#### Goal of the exercise
Transcribe verbatim the span of lines that opens with the line containing "продукта ГигаКоворк. Э" and closes with the last line of the data below.

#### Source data
******

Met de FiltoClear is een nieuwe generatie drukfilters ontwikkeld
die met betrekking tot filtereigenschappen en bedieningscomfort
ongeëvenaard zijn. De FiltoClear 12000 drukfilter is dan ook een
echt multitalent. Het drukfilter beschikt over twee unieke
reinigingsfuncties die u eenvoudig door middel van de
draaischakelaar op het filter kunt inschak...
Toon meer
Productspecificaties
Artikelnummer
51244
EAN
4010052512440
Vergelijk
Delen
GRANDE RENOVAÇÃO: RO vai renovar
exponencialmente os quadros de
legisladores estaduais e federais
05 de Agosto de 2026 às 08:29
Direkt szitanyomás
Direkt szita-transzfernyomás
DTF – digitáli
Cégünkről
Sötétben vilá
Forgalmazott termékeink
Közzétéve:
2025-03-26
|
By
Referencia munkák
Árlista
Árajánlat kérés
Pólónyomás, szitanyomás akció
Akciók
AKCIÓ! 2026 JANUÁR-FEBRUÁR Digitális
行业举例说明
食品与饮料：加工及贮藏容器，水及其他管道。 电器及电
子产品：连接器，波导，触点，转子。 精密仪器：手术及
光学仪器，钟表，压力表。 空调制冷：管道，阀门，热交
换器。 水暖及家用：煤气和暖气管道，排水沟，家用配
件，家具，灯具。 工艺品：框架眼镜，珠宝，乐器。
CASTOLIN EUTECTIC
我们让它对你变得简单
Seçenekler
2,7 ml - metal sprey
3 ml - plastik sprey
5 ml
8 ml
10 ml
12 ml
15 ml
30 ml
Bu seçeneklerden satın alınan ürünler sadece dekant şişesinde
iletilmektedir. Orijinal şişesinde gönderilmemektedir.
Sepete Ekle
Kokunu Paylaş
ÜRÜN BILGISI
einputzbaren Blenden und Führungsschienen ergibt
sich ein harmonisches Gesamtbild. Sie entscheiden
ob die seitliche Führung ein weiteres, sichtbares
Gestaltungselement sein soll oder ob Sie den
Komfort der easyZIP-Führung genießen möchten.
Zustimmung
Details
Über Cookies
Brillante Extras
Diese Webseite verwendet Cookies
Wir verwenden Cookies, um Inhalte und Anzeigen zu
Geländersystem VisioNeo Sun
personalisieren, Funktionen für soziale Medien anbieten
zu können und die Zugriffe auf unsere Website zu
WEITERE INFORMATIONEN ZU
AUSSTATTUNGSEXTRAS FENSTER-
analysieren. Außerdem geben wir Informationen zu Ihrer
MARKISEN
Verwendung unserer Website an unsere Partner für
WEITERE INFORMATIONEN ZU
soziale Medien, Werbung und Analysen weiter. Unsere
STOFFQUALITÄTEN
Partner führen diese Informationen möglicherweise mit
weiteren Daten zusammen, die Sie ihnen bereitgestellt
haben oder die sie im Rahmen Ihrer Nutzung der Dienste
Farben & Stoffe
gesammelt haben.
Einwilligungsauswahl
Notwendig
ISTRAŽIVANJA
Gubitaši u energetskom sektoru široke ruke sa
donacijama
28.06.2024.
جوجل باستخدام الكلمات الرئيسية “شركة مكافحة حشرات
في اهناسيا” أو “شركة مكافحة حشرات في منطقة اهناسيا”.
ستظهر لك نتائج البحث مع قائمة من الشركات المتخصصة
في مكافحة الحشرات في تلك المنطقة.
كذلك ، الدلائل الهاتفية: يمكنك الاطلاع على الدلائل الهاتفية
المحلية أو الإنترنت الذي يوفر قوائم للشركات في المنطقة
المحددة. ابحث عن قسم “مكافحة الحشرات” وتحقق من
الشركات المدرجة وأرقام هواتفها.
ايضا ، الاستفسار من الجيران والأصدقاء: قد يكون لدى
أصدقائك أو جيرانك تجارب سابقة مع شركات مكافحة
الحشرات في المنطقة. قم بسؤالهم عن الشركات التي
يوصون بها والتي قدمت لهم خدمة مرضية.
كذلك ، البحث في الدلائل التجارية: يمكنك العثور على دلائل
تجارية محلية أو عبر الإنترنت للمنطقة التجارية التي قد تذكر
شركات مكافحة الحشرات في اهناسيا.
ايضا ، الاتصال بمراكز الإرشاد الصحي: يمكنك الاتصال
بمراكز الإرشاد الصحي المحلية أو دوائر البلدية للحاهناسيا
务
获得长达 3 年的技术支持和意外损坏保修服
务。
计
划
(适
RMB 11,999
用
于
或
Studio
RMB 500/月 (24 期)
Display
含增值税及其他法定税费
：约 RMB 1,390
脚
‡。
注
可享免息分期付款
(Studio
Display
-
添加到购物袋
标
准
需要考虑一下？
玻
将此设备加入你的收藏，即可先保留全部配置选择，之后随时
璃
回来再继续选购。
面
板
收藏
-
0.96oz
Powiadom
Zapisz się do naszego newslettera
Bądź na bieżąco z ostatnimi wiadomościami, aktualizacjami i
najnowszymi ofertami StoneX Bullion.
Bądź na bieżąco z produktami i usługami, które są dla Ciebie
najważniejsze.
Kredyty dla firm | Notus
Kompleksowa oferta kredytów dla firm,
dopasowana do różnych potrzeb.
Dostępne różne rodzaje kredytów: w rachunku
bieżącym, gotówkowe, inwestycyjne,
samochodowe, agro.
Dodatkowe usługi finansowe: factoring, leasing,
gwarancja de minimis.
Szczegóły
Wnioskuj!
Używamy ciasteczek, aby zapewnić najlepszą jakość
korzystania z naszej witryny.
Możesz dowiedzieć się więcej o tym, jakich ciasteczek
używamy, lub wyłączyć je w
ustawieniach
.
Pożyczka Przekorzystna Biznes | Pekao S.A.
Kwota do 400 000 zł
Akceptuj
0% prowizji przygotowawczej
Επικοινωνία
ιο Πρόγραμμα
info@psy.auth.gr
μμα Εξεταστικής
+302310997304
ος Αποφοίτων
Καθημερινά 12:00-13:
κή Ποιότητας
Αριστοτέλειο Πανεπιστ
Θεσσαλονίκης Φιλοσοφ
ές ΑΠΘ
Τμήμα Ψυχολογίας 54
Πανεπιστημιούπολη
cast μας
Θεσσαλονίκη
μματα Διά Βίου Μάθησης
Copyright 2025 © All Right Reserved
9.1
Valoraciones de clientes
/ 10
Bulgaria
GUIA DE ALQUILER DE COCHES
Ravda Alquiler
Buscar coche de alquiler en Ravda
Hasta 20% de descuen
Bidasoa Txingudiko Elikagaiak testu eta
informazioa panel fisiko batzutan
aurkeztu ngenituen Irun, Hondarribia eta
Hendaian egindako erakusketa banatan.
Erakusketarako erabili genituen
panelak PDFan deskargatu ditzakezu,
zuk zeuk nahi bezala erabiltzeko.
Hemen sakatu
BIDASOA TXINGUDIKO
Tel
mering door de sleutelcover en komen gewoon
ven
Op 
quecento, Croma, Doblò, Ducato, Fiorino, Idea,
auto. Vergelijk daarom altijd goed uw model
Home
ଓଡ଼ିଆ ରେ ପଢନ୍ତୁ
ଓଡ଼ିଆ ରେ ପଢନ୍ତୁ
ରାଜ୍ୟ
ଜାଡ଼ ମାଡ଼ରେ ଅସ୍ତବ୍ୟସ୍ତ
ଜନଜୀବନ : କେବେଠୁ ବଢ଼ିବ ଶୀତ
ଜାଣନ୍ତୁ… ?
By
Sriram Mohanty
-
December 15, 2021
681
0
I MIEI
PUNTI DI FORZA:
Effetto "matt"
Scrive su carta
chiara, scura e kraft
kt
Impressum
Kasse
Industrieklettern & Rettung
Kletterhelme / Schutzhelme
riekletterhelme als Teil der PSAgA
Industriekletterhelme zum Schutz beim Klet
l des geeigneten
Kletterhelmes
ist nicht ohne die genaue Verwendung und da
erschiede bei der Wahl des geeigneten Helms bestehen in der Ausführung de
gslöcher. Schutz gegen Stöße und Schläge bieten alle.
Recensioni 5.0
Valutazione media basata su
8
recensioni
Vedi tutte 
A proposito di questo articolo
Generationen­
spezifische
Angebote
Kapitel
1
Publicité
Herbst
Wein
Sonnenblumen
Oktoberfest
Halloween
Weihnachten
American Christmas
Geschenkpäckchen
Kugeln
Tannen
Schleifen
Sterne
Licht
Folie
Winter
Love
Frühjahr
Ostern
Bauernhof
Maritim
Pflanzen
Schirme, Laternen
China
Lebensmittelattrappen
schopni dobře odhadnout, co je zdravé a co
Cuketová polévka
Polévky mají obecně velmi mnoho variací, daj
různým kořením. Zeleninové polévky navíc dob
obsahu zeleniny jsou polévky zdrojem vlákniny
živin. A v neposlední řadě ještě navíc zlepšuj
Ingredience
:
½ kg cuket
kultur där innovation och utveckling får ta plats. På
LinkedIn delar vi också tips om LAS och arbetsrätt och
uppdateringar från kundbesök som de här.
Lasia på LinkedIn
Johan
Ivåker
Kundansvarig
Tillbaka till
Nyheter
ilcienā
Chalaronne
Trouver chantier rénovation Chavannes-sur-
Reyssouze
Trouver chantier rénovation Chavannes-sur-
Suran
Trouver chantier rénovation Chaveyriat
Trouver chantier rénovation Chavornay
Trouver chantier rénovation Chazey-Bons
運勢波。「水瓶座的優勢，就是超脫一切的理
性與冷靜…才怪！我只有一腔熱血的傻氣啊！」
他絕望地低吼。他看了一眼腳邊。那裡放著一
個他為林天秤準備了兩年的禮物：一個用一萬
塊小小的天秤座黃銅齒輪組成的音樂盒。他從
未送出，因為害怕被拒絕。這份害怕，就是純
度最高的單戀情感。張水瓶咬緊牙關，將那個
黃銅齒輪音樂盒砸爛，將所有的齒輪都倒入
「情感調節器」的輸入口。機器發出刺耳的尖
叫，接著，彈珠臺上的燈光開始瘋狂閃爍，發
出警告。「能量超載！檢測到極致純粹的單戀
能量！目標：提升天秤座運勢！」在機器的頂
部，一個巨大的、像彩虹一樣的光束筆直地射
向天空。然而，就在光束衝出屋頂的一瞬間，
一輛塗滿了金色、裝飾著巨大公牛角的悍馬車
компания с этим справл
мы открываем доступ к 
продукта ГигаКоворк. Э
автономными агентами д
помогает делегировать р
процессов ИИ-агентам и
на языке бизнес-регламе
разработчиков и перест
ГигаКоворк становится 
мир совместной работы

******

#### Response
продукта ГигаКоворк. Э
автономными агентами д
помогает делегировать р
процессов ИИ-агентам и
на языке бизнес-регламе
разработчиков и перест
ГигаКоворк становится 
мир совместной работы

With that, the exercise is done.